Sebastian Vettel opens up about 'difficult' decision to retire; fans thank 4-time F1 champion
Four-time Formula One champion Sebastian Vettel has announced his plan to retire from Formula 1 at the end of the 2022 season.
Sebastian Vettel on Thursday announced his decision to retire from Formula 1 at the end of the 2022 campaign. Before this weekend's Hungarian Grand Prix, the four-time F1 world champion announced via his recently formed Instagram account that he would leave the competition at the end of the current campaign.
Vettel made his Formula One debut in 2007, and between 2010 and 2013, while competing for Red Bull, he reached the pinnacle of his career. In 2015, he joined Ferrari, but in 2021, he will switch to Aston Martin.
The announcement represents a significant turn in the F1 driver market for the upcoming season, opening up a place with Aston Martin alongside Lance Stroll.
“I have had the privilege of working with many fantastic people in Formula 1 over the past 15 years – there are far too many to mention and thank,” said Vettel. “Over the past two years I have been an Aston Martin driver – and although our results have not been as good as we had hoped, it is very clear to me that everything is being put together that a team needs to race at the very highest level for years to come," said Vettel in a moving video on his Instagram account.
“I have really enjoyed working with such a great bunch of people. Everyone – Lawrence [Stroll], Lance [Stroll], Martin [Whitmarsh], Mike [Krack], the senior managers, the engineers, the mechanics and the rest of the team – is ambitious, capable, expert, committed and friendly, and I wish them all well. I hope that the work I did last year and am continuing to do this year will be helpful in the development of a team that will win in the future, and I will work as hard as I can between now and the end of the year with that goal in mind, giving as always my best in the last 10 races," Vettel added.
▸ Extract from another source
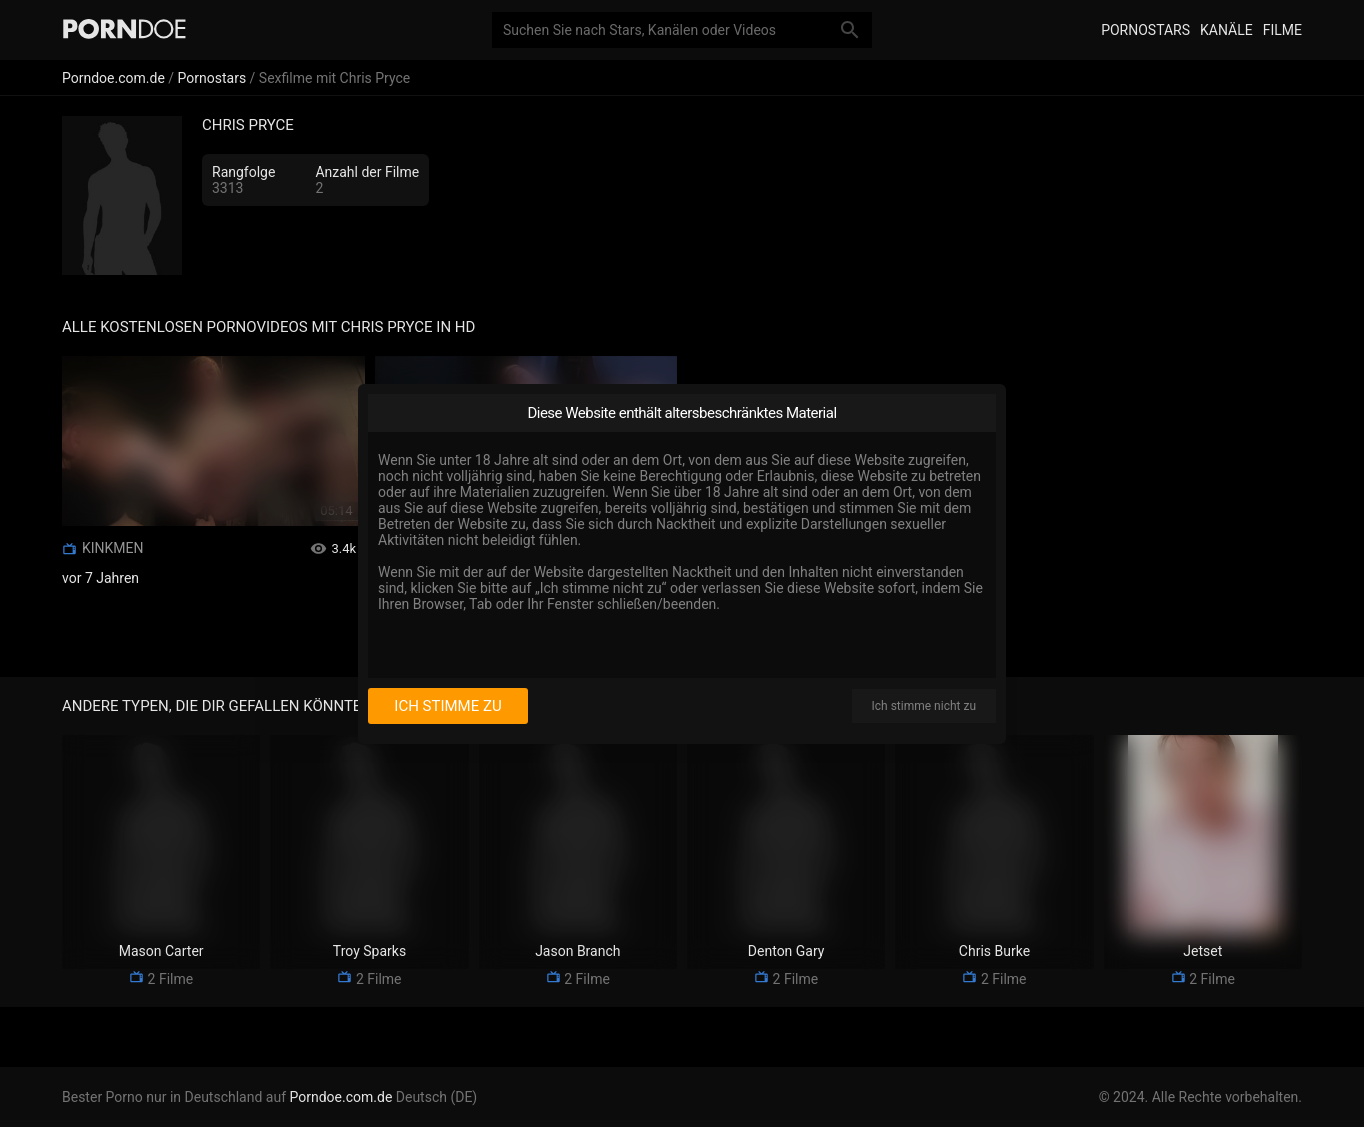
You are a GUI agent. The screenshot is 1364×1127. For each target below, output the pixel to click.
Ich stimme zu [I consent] (447, 706)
“The decision to retire has been a difficult one for me to take, and I have spent a lot of time thinking about it; at the end of the year I want to take some more time to reflect on what I will focus on next; it is very clear to me that, being a father, I want to spend more time with my family. But today is not about saying goodbye. Rather, it is about saying thank you – to everyone – not least to the fans, without whose passionate support Formula 1 could not exist," the Aston Martin driver concluded.
At the 2007 United States Grand Prix, Vettel made his Formula One debut in a one-off appearance for BMW before later that year receiving a mid-season promotion to Toro Rosso.
In 2008, while driving for Toro Rosso, he became the sport's youngest-ever champion. The next year, he switched to Red Bull, where he reached the pinnacle of his career by winning the world championship every year from 2010 through 2013.
Vettel joined Ferrari in 2015 and competed for the world championship in 2017 and 2018, but Lewis Hamilton, a competitor of Mercedes, prevailed on both occasions. At the end of 2020, he left Maranello to join Aston Martin, where he will finish out his F1 career.
"Thank You, Vettel"
"I want to thank Sebastian from the bottom of my heart for the great work that he has done for Aston Martin over the past year and a half," said Aston Martin executive chairman and team owner Lawrence Stroll.
"We made it clear to him that we wanted him to continue with us next year, but in the end he has done what he feels is right for himself and his family, and of course we respect that. He has driven some fantastic races for us, and, behind the scenes, his experience and expertise with our engineers have been extremely valuable," Stroll added.
"He is one of the all-time greats of Formula One, and it has been a privilege to have been able to work with him. He will continue to race for us up to and including the 2022 Abu Dhabi Grand Prix, which will be his 300th grand prix entry. We will give him a fabulous send-off," Stroll concluded.